Jun 2, 2010


One of the twentieth century's most influential sculptors, Louise Bourgeois, died on Monday aged 98. Bourgeois' work was largely unknown until the artist was in her sixties and seventies, despite the fact that over the course of her life she produced some of the most challenging and confronting sculpture of the twentieth century.

Bourgeois' sculpture is large scale, psychologically loaded, and frequently unsettling. The now eponymous giant cast iron spider is a testament ot all these qualities. The work's title, Maman (French for mother) shakes things up even further. Who would call a spider Mum? What kind of feelings does Louise Bourgeois expect us to feel for this behemoth arachnid? Yet the knowledge of its title completely changes our experience of the sculpture. Suddenly Maman is much more than just a giant spider: the work is a meditation on relationships, protection and vulnerability. Plus, by having people walk underneath the statue, Bourgeois says as much about the pregnant relationship between viewer and art object as Donald Judd did back in the sixties. 

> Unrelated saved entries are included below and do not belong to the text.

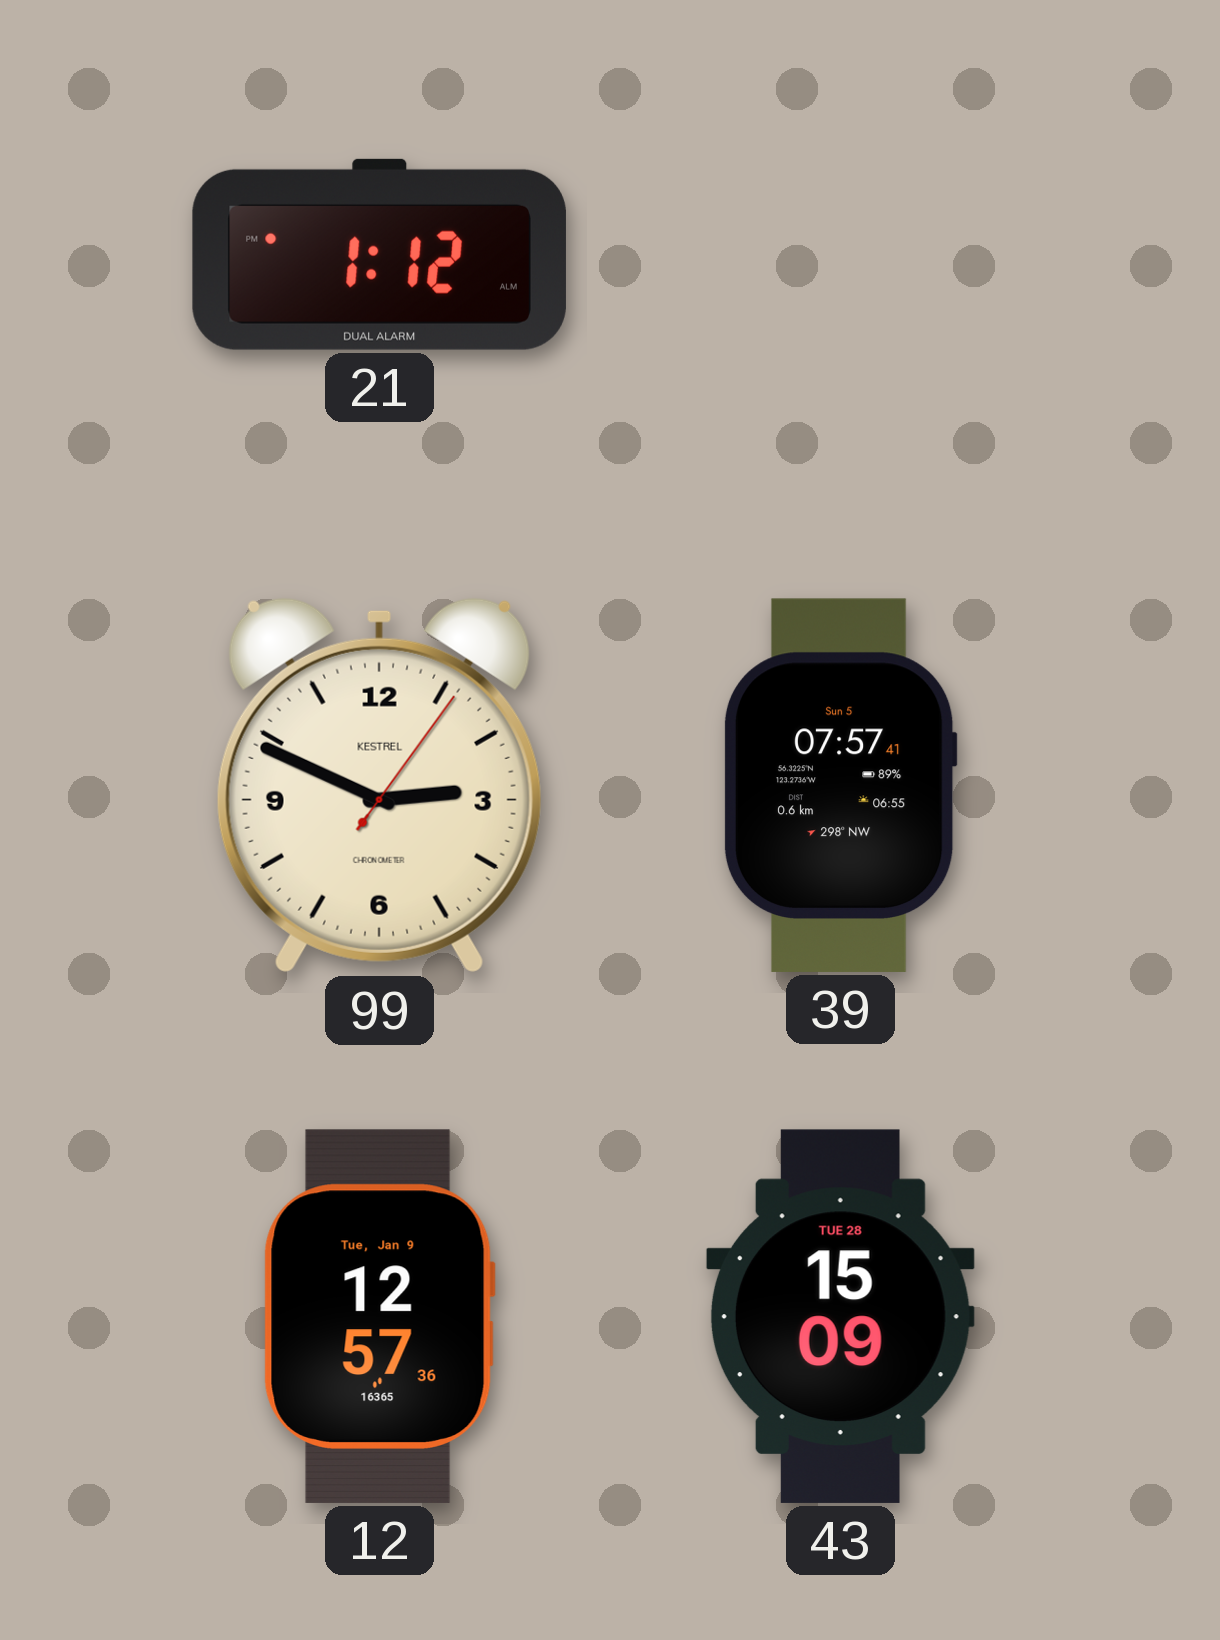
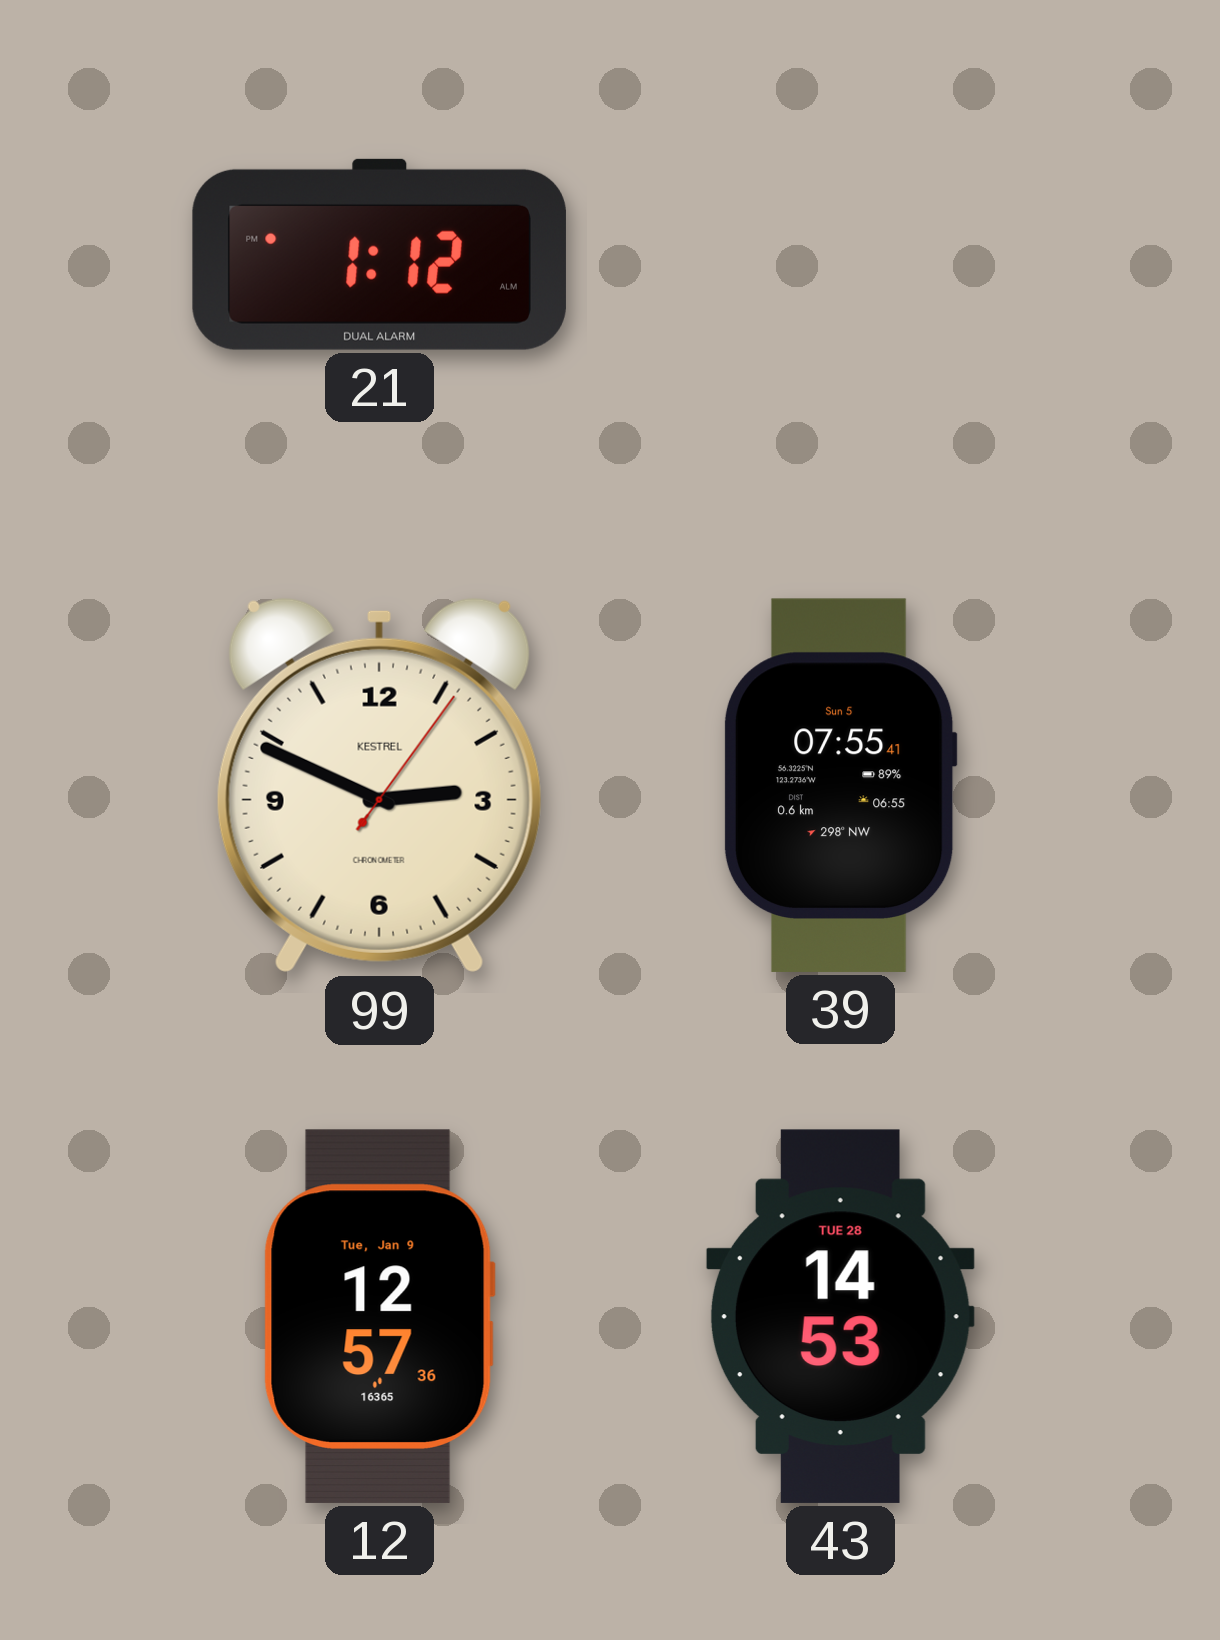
39: 07:57 -> 07:55
43: 15:09 -> 14:53
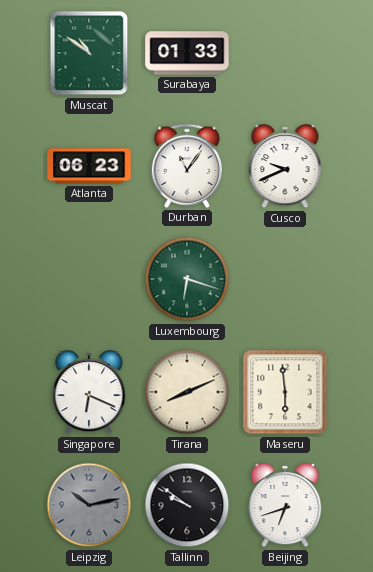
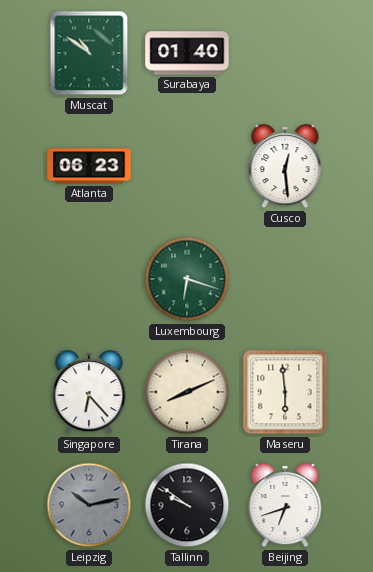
Surabaya: 01:33 -> 01:40
Durban: 11:06 -> none
Cusco: 9:41 -> 12:29
Singapore: 6:19 -> 6:23
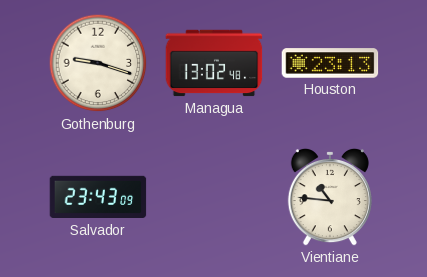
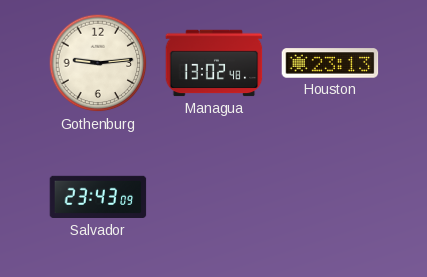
Gothenburg: 9:18 -> 9:14
Vientiane: 10:46 -> none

Other works reference sexual ambiguity, human frailty, and in the case of Cell (Glass spheres and hands), which can be found at Melbourne's NGV, the complexities od childhood. I've only briefly studied Bourgeois, so am certainly not the most authoratative source. If you do want to read a little more about her, there is an excellent write up at the art daily with Lydia, which I stumbled upon while googling Louise Bourgeois, and will now be keeping an eye on. There is also an intellgent and thoughtful article at the New York Times.

Image credits:
1. Maman at Milan's Musem di Capodimonte
2. Cell (glass spheres and hands) fromt he National Gallery of Victoria's permanent collection
3. Maman at the Tate, London

1 comment:

Michelle — M Dash said...

My roommates and I were playing a game of which five artworks we'd choose to own (out of any in the world): one of mine was a giant LB spider, ideally perched over my house.